Scammers count on the fact that victims will be too embarrassed to report the con or cancel their credit cards. Bowyer’s father did not want to cancel his credit card. “He fought it. ‘They said they were from Apple,’ he said. But scammers are good – they are going to make it sound legit. When my brother went to his house to take the computer to a reputable Apple location, the scammer called back to try to gain access to the computer again. They were probably looking on his computer for financial information,” Bowyer said. “We told him, it’s not just seniors that the scammers are after – it happened to my brother’s daughter, too. They are preying on people who are in trusting stages of their lives.”
In another Internet con, CryptoLocker, hackers take over your computer and won’t give access until you pay a healthy ransom. “CryptoLocker is a new scam – it’s being changed every day,” explained Brower. “After it gets on your computer, it encrypts all your documents, tax forms and things like that. When you reboot your computer, you get notified that your computer was locked.” Earlier this year, Hollywood Presbyterian Medical Center in Los Angeles was infected by this kind of ransomware. The hacker’s software locked up electronic files and, according to unconfirmed reports, demanded more than $3 million for their return. Fortune magazine later reported that the hospital paid scammers $17,000 to restore access to their electronic medical system.

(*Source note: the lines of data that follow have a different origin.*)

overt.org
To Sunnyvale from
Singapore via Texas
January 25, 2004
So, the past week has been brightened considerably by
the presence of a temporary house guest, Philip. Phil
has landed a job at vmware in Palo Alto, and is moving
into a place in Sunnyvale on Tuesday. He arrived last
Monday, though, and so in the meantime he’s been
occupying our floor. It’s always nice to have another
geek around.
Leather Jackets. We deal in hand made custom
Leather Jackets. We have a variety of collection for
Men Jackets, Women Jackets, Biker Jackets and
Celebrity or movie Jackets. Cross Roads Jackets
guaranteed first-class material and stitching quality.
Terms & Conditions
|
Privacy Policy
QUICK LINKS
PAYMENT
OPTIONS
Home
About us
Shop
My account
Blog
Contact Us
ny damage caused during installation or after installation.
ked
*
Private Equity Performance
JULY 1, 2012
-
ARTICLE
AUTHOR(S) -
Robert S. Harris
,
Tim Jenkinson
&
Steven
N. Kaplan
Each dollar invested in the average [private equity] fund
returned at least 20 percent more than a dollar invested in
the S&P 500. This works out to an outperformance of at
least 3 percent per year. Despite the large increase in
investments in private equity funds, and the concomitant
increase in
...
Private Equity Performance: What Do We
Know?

Other Internet scams come via email or by clicking on a link inside an email message. “Typically, they come from a name that you recognize. You click on it, and it starts loading Malware on your computer. You click on a link that looks innocuous, but it dumps your browser cash. They scan for 16-character numbers, which are your credit card numbers, and the password that usually follows,” explained Brower. Scammers sometimes pretend to be an Internet service provider such as Cable One or CenturyLink.
“The two steps that the user has to take is number one, have a professional look at their computer so that any spyware left behind by the scammers is removed and to make sure that there are no backdoors left behind,” Wittig warned. “A backdoor is a way for someone to get into your computer without you knowing it.”

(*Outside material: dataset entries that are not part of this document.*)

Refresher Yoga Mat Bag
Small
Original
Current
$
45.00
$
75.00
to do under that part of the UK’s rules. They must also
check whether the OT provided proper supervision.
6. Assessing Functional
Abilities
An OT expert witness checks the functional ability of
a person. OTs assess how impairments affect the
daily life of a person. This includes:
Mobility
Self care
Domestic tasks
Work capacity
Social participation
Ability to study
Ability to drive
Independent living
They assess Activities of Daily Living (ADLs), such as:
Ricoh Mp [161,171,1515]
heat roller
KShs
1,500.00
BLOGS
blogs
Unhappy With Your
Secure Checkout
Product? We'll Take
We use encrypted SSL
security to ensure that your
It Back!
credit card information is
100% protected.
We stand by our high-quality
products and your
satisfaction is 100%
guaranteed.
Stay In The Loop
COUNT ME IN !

“Secondly, users should report the scam to the Internet Crime Complaint Center at ic3.gov,” said the computer expert, who has been serving Flagstaff since 1997. “The bottom line is that the FBI is so overrun with complaints that they’ve outsourced their complaint department to a third party. Ic3.com collects the complaints to figure out what is the greatest threat at the current time.”

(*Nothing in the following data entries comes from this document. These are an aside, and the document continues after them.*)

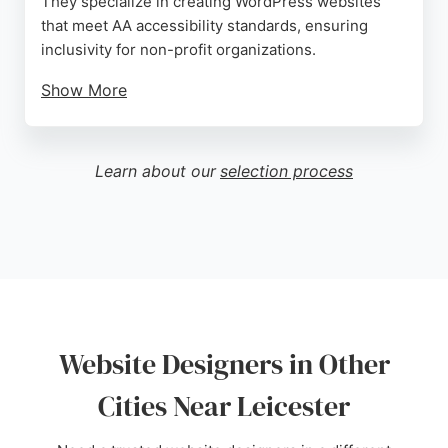
They specialize in creating WordPress websites
that meet AA accessibility standards, ensuring
inclusivity for non-profit organizations.
Show More
Their approach emphasizes measurable
accessibility and user-friendly editing. Reviews
highlight their professionalism, patience, and clear
Learn about our
selection process
communication, making them a reliable choice for
businesses seeking accessible web solutions in
Leicester.
Source:
Facebook
,
X
,
Youtube
,
Google
Website Designers in Other
Cities Near Leicester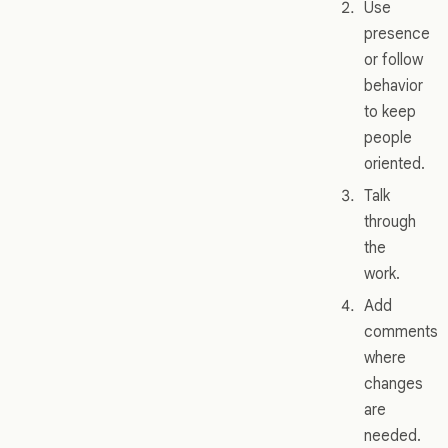
Use
presence
or follow
behavior
to keep
people
oriented.
Talk
through
the
work.
Add
comments
where
changes
are
needed.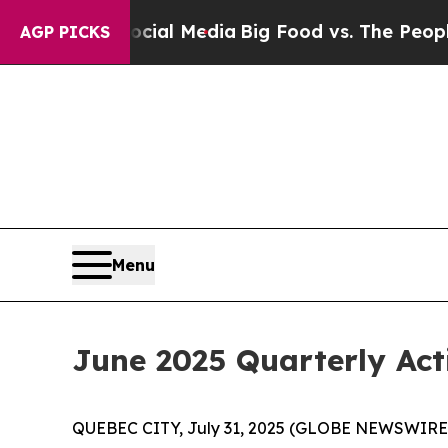
Social Media
Big Food vs. The People. Big Food’s 
AGP PICKS
Menu
June 2025 Quarterly Act
QUEBEC CITY, July 31, 2025 (GLOBE NEWSWIRE)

Wittig recommends that computer users should read what Wikipedia has to say about “malware.” “Educate yourself and see what is going on in the world. Yes, it is going to take you longer than 10 minutes to read. But what is your security worth? Things are changing all the time. All the bad guys are now on the Internet. Getting on the Internet is like hanging out with the bad guys.”
Wittig researches reviews on the best security software. “If you read five or six reviews, you see some of the same names popping up. But you have to pay attention because there are advertisements that make themselves look like reviews,” he said.
“It’s a dangerous time of unbridled greed on the Internet,” cautioned Brower. “It’s the last Wild West – there’s no accountability. You can say whatever you want. It doesn’t have to be true.”
Bowyer continued her story: “Here’s a guy who is 84 years old, who doesn’t know computers very well. He assumes that it is legitimate – that’s what they prey on. What people need to know is that computer companies will not put out an alert like that. Just shut off the computer and take it to a legitimate computer repair specialist. Don’t do anything over the phone.”